When Love Wasn’t Enough
Presence turns moments into connection.
I was twenty-seven when I got married, but the truth is, I was still trying to figure out who I was.
Before that, I had been engaged once, young and hopeful, convinced that love alone could fill the empty places inside me. When that engagement ended, I carried the heartbreak quietly, believing that maybe I just wasn’t enough.
When I met my ex-husband, I wanted love to work more than I wanted to understand it. He was charming, attentive, and said all the things I had longed to hear. At the time, he was in the military, far from his family, often stationed in unfamiliar places, searching for something that would make him feel grounded and less alone. I, on the other hand, wanted a family because I was searching for love, for a sense of belonging, for something steady that could fill the emptiness I felt inside.

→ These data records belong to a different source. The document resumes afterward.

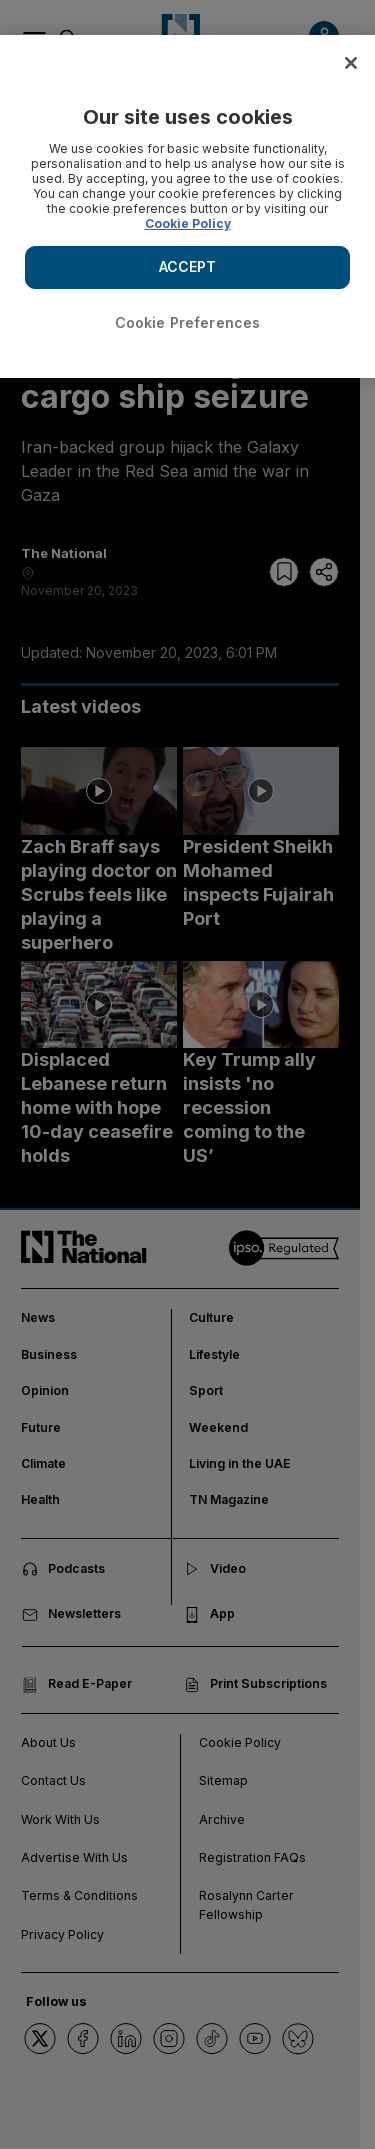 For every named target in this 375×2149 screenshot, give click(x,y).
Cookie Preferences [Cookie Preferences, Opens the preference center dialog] (188, 322)
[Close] (351, 63)
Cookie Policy (188, 223)
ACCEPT (188, 266) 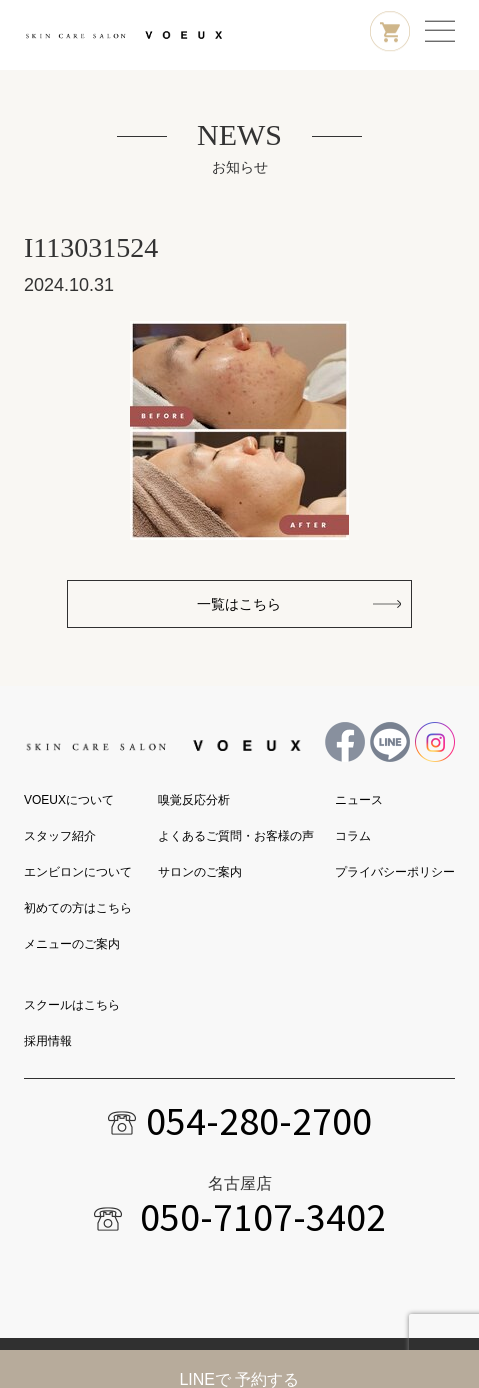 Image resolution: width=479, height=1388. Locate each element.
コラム (353, 836)
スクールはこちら (72, 1005)
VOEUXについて (69, 800)
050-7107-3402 (263, 1217)
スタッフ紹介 (60, 836)
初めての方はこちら (78, 908)
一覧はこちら (239, 604)
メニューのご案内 (72, 944)
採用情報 (48, 1041)
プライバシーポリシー (395, 872)
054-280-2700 (259, 1121)
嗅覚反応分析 (194, 800)
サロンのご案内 (200, 872)
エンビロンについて (78, 872)
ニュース (359, 800)
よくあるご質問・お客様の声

We were both looking for connection, just in different ways. He sought companionship to ease the distance from his world, and I yearned for a bond that would heal the distance within my heart. But when two people are trying to fill different voids, even love can start to feel like reaching for something that isn’t there.
We were together for twenty years, married for twenty-two, moving from state to state, building homes, raising children. On the outside, it looked like a life. But inside, I was exhausted. I was constantly trying to fix what was breaking, to make peace where trust had already been lost. The infidelity was relentless, and every betrayal reopened old wounds, the same wounds of not being protected, of not being chosen.
When I finally filed for divorce, it wasn’t out of anger. It was out of survival. I realized that staying meant losing myself completely. After the divorce, I started reading, journaling, and confronting my own patterns, the way I gave too much, loved too hard, and expected someone else to complete me.
What I learned was that love doesn’t heal what you refuse to face. And connection, authentic connection, can’t exist when you’re disconnected from yourself.
“Healing doesn’t mean you never loved them. It means you finally started loving yourself.”
I once thought love was something I had to earn. Now I know connection begins when you stop chasing and start becoming. It’s not about finding someone who completes you; it’s about becoming whole enough to meet someone as you are.
Content Note: This story includes themes of infidelity, emotional healing, and self-discovery.